Washington is working to enact laws that protect Puget Sound from toxic chemicals. Part of this work involves identifying sources of contamination which impact aquatic life and ensuring that implementation of legislation does not create new problems. It is important to consider the impact of regulation of one hazardous chemical on the use and release of other hazardous chemicals as part of a pollution reduction strategy. Zinc and copper are both harmful to aquatic life and are present, through various sources, in Puget Sound. Previous estimates of zinc loading to Puget Sound did not include recreational boat paints so Washington needed to know how boat paints contribute to contamination levels.

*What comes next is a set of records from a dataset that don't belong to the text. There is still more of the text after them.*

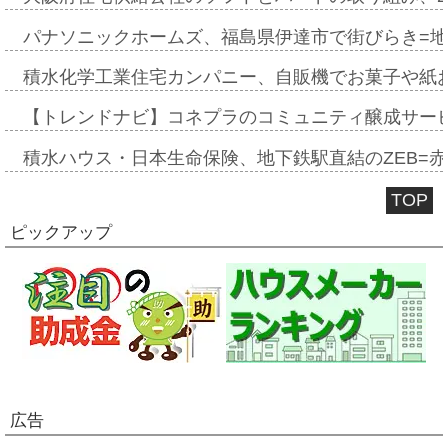
パナソニックホームズ、福島県伊達市で街びらき=
積水化学工業住宅カンパニー、自販機でお菓子や紙
【トレンドナビ】コネプラのコミュニティ醸成サー
積水ハウス・日本生命保険、地下鉄駅直結のZEB=赤坂
TOP
ピックアップ
広告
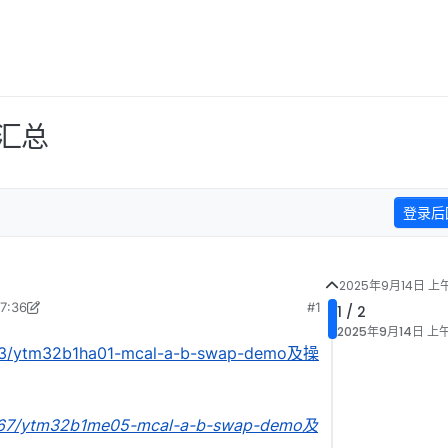
o汇总
登录后
2025年9月14日 上午
7:36
#1
1 / 2
25年9月18日 上午10:13
2025年9月14日 上午
/753/ytm32b1ha01-mcal-a-b-swap-demo及操
/1367/ytm32b1me05-mcal-a-b-swap-demo及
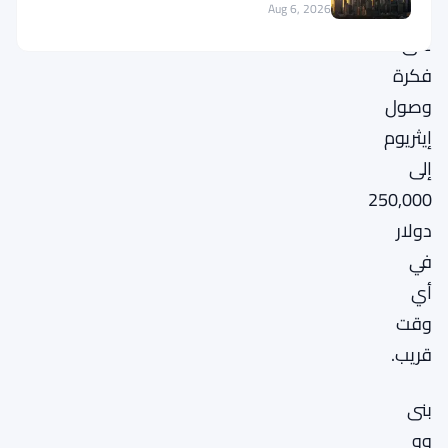
أساسًا
Aug 6, 2026
على
فكرة
وصول
إيثريوم
إلى
250,000
دولار
في
أي
وقت
قريب.
بنى
وو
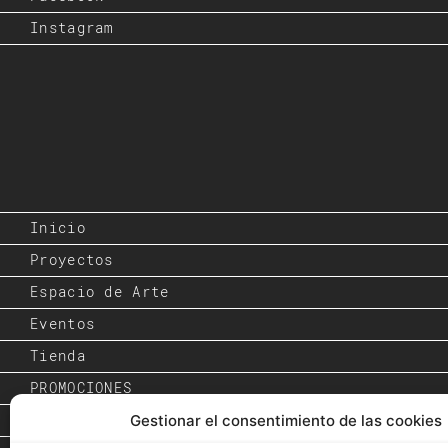
Instagram
Inicio
Proyectos
Espacio de Arte
Eventos
Tienda
PROMOCIONES
Gestionar el consentimiento de las cookies
Inspiración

In this report, NGC assessed loading of zinc from zinc oxide from recreational antifouling boat paint for two scenarios, status quo and under the upcoming copper ban, and reported results to the Washington State Department of Ecology. NGC used a loading estimation method to calculate and compare changes in zinc loading upon the phase-out of copper in recreational antifouling boat point. This method can be further used to explore other potential regulatory changes and how changes impact zinc loading, as well as other hazardous chemicals in boat paint, like VOCs and other biocides.
NGC's report reveals that boat paint, though worst-case scenarios place it among top ten sources of zinc to Puget Sound, accounts for less than 1% of total zinc loading to Puget Sound. Ecology is looking further into improved estimates of zinc loading from other sources, particularly urban runoff from building roofing and siding, chain-link fencing, streetlights, and roof gutters.